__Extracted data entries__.
※

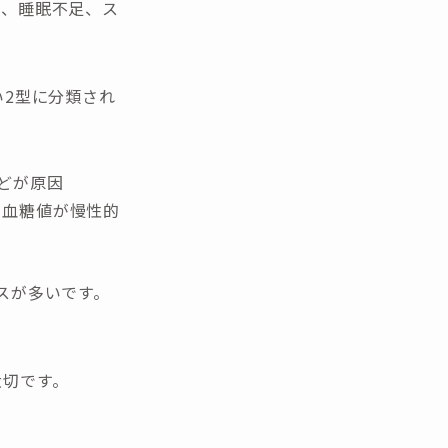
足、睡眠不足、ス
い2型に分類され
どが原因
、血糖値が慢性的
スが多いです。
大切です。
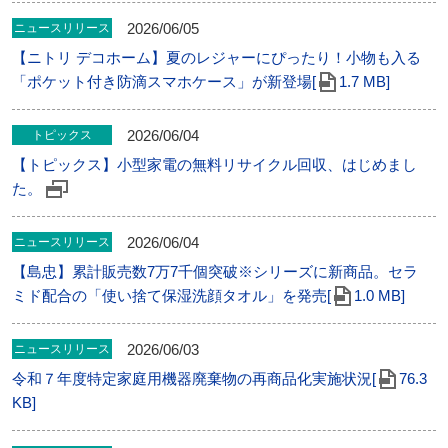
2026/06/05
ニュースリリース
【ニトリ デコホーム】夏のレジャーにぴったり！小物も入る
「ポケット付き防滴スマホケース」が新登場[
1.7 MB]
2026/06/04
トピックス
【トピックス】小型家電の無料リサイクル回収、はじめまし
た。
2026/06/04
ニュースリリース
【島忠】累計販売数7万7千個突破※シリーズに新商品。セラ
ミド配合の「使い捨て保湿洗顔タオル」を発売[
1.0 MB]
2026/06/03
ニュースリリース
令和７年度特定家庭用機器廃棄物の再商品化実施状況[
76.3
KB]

※

__EXERCISE BRIEF__.
Give back every entry word for word, and drop the pictures as you go.

__THE COMPLETED TASK__.
足、睡眠不足、ス
い2型に分類され
どが原因
、血糖値が慢性的
スが多いです。
大切です。
2026/06/05
ニュースリリース
【ニトリ デコホーム】夏のレジャーにぴったり！小物も入る
「ポケット付き防滴スマホケース」が新登場[
1.7 MB]
2026/06/04
トピックス
【トピックス】小型家電の無料リサイクル回収、はじめまし
た。
2026/06/04
ニュースリリース
【島忠】累計販売数7万7千個突破※シリーズに新商品。セラ
ミド配合の「使い捨て保湿洗顔タオル」を発売[
1.0 MB]
2026/06/03
ニュースリリース
令和７年度特定家庭用機器廃棄物の再商品化実施状況[
76.3
KB]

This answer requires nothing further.